Jun
3

The Soldier - A Perplexed Taurus, Resistance To Change + Virgo and Iconoclastic Men Redux

Astrology in Real Life…

lipstick“Well P, I met you not long after I got here (from another country) and I had no idea what was going on. I had to learn everything from you. Everything about everything, I learned from you! Did you know that? I have always been the learner and you the teacher.”

“No, I didn’t know. You know way more than I do.”

“Yeah, about some things that’s true. I know about physics. And I know how to fight a war and win. I know some things you don’t know but none of it counts when it comes to trying to live in this world. In this society which you understand. You understand people and how they think, hat they do and why where I have no clue.”

“I guess.”

“Well you do, and her I am after all these years, back for another lesson. I need your help, P. I just have no idea what the hell is going on. I went to war for 20 years and come back and nothing is the same. Nothing!” he said emphatically. “I can barely survive in this world the way it is now. It makes no sense to me and I really think I need to you translate all the changes.”

“Like what?”

“Like lipstick lesbians! I don’t know what that was until you told me! How the hell am I supposed to know what a lipstick lesbian is? Can you imagine? What if I were the type of man going out there looking around for women and I ran into one of them?” he asked very sincerely.

I laughed.

“What would I do? I wouldn’t know what to do. Lipstick lesbian? What’s that? I wouldn’t know what was going on if you’d not have explained that, told me what they were. How am I supposed to figure something like that out? I wouldn’t have a chance of ever figuring this out! A woman who likes women but dressed like she wants a man? What the hell? I am completely mystified about the existence of this.”

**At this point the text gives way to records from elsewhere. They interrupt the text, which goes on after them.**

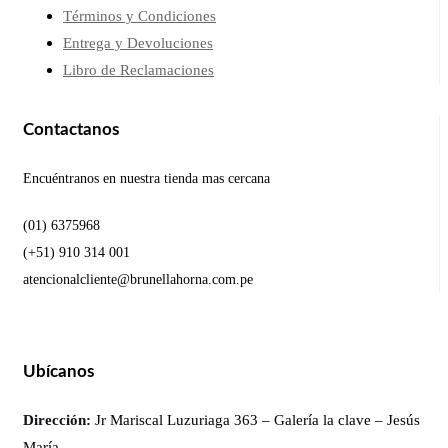
Términos y Condiciones
Entrega y Devoluciones
Libro de Reclamaciones
Contactanos
Encuéntranos en nuestra tienda mas cercana
(01) 6375968
(+51) 910 314 001
atencionalcliente@brunellahorna.com.pe
Ubícanos
Dirección:
Jr Mariscal Luzuriaga 363 – Galería la clave – Jesús
María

“Well I am sure they would find their way around you. They’d avoid you anyway. They’re not looking for you. And I guess it makes sense you don’t know about this. Not a lot of lipstick lesbians in Special Forces,” I said. “Not so many of them out living in the jungle so how are you supposed to know.”

chihuahua dog“Well hell no there are no lesbians with lipstick in my world. There are no women, period! And that’s not the only thing that’s changed. I come home after 20 years and what do I find? I find women have no hair! What happened to all the hair on women? Women take all the hair off their bodies these days. Why do they do it? I liked that hair! What’s wrong with having hair on your body? Tell me, P. Where did all the hairy women go? I want a woman with some hair on her! Can’t I find one of them anymore?”

“The hairy men are gone too. They get their backs waxed,” I said. “And their chests, too for that matter.”

“They do?” he was incredulous. “Oh my God, what is wrong with them?”

“Oh, I don’t know. Style I guess.”

“And how come no one eats anymore? Is that the new style too? Since when is beauty looking like you just got out Dachau? Why do women have to look like they’re starving? That’s not attractive! I don’t want a skinny hairless woman. That’s not a woman! That’s a Chihuahua.”

I snorted.

“P, I’m not kidding. The men are meterosexuals, the women are Chihuahuas and I don’t know what I’m going to do besides come to you for help in figuring this out. Same as when I was 19. I couldn’t make heads or tails of how the people acted when I got to this country. You helped me figure things out when I was 19 and I need to you do that for me again.”

“Okay yeah, I can and I will.”

Iconoclastic Men, Chiron, Virgo, and Astrologer, Barbara Hand Clow


2 Responses to “The Soldier - A Perplexed Taurus, Resistance To Change + Virgo and Iconoclastic Men Redux”

  1. dianagr says on 6/3/07 at 6:19 pm:

    Ah. What a great thing to say to someone the next time they tell me they don’t believe in astrology. It helps you to understand people and how they think, and how the world works.

    Perfect. ;)

  2. C. says on 6/4/07 at 10:09 am:

    Oh, what a hoot! Please tell your soldier that he’s not the only one who is perplexed. I know a lot of people that just don’t fit into the “new” society. What’s in the magazines is an illusion. It will go away. Just click your boot heels together three times and say “peak oil” and give it a few years. Real people will be back, and I’m looking forward to it!